Aim of the exercise: Transcribe the records below in their entirety, and leave out each image.

Items listed in a dataset
-=-=-

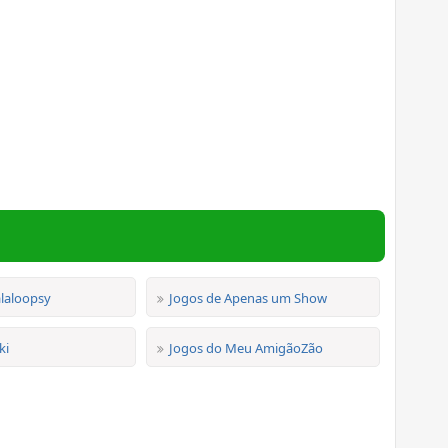
alaloopsy
Jogos de Apenas um Show
ki
Jogos do Meu AmigãoZão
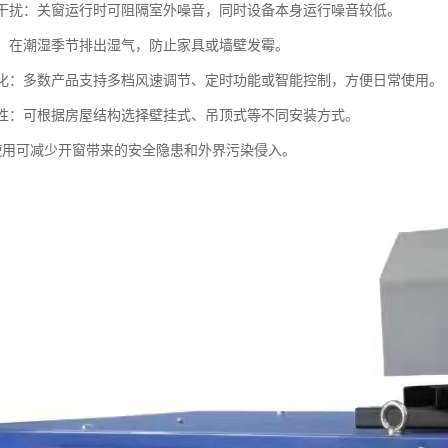
噪音干扰：关窗运行时可阻隔室外噪音，同时设备本身运行噪音较低。
防霉：在潮湿季节排出湿气，防止家具或墙壁发霉。
智能化：多数产品支持多档风速调节、定时功能或智能控制，方便日常使用。
灵活性：可根据房屋结构选择壁挂式、吊顶式等不同安装方式。
长期使用可减少开窗带来的安全隐患和外界污染侵入。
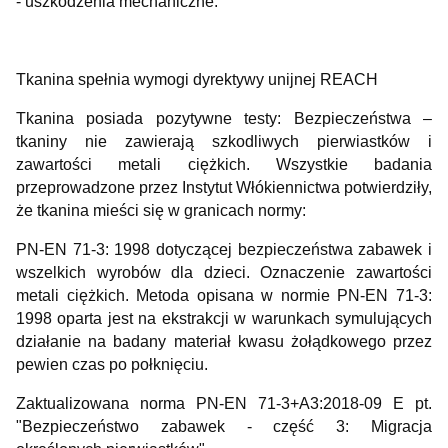
- uszkodzenia mechaniczne.
Tkanina spełnia wymogi dyrektywy unijnej REACH
Tkanina posiada pozytywne testy: Bezpieczeństwa –
tkaniny nie zawierają szkodliwych pierwiastków i
zawartości metali ciężkich. Wszystkie badania
przeprowadzone przez Instytut Włókiennictwa potwierdziły,
że tkanina mieści się w granicach normy:
PN-EN 71-3: 1998 dotyczącej bezpieczeństwa zabawek i
wszelkich wyrobów dla dzieci. Oznaczenie zawartości
metali ciężkich. Metoda opisana w normie PN-EN 71-3:
1998 oparta jest na ekstrakcji w warunkach symulujących
działanie na badany materiał kwasu żołądkowego przez
pewien czas po połknięciu.
Zaktualizowana norma PN-EN 71-3+A3:2018-09 E pt.
"Bezpieczeństwo zabawek - część 3: Migracja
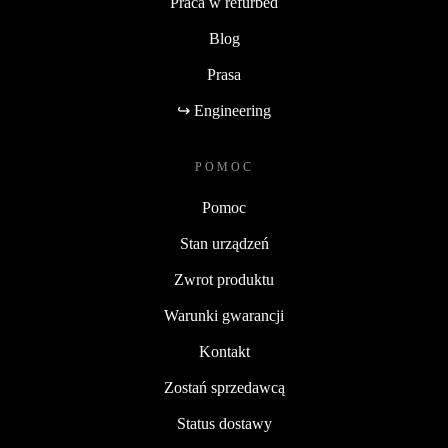
Praca w refurbed
Blog
Prasa
↪ Engineering
POMOC
Pomoc
Stan urządzeń
Zwrot produktu
Warunki gwarancji
Kontakt
Zostań sprzedawcą
Status dostawy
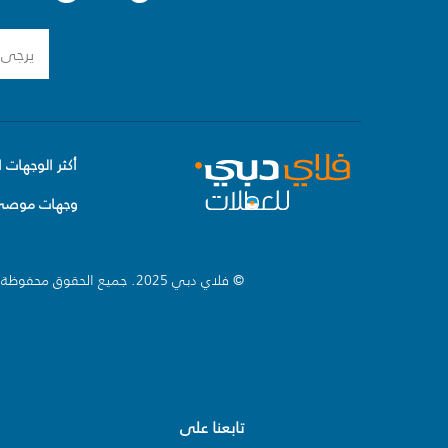
أكثر الوجهات ا
وجهات موصى 
© فلاي دبي 2025. جميع الحقوق محفوظة.
تابعنا على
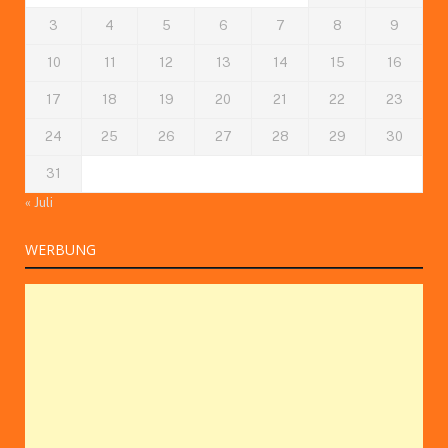
3
4
5
6
7
8
9
10
11
12
13
14
15
16
17
18
19
20
21
22
23
24
25
26
27
28
29
30
31
« Juli
WERBUNG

-=-=-

Completed exercise:
alaloopsy
Jogos de Apenas um Show
ki
Jogos do Meu AmigãoZão
噪音干扰：关窗运行时可阻隔室外噪音，同时设备本身运行噪音较低。
防霉：在潮湿季节排出湿气，防止家具或墙壁发霉。
智能化：多数产品支持多档风速调节、定时功能或智能控制，方便日常使用。
灵活性：可根据房屋结构选择壁挂式、吊顶式等不同安装方式。
长期使用可减少开窗带来的安全隐患和外界污染侵入。
- uszkodzenia mechaniczne.
Tkanina spełnia wymogi dyrektywy unijnej REACH
Tkanina posiada pozytywne testy: Bezpieczeństwa –
tkaniny nie zawierają szkodliwych pierwiastków i
zawartości metali ciężkich. Wszystkie badania
przeprowadzone przez Instytut Włókiennictwa potwierdziły,
że tkanina mieści się w granicach normy:
PN-EN 71-3: 1998 dotyczącej bezpieczeństwa zabawek i
wszelkich wyrobów dla dzieci. Oznaczenie zawartości
metali ciężkich. Metoda opisana w normie PN-EN 71-3:
1998 oparta jest na ekstrakcji w warunkach symulujących
działanie na badany materiał kwasu żołądkowego przez
pewien czas po połknięciu.
Zaktualizowana norma PN-EN 71-3+A3:2018-09 E pt.
"Bezpieczeństwo zabawek - część 3: Migracja
Praca w refurbed
Blog
Prasa
↪ Engineering
POMOC
Pomoc
Stan urządzeń
Zwrot produktu
Warunki gwarancji
Kontakt
Zostań sprzedawcą
Status dostawy
أكثر الوجهات ا
وجهات موصى 
© فلاي دبي 2025. جميع الحقوق محفوظة.
تابعنا على
3
4
5
6
7
8
9
10
11
12
13
14
15
16
17
18
19
20
21
22
23
24
25
26
27
28
29
30
31
« Juli
WERBUNG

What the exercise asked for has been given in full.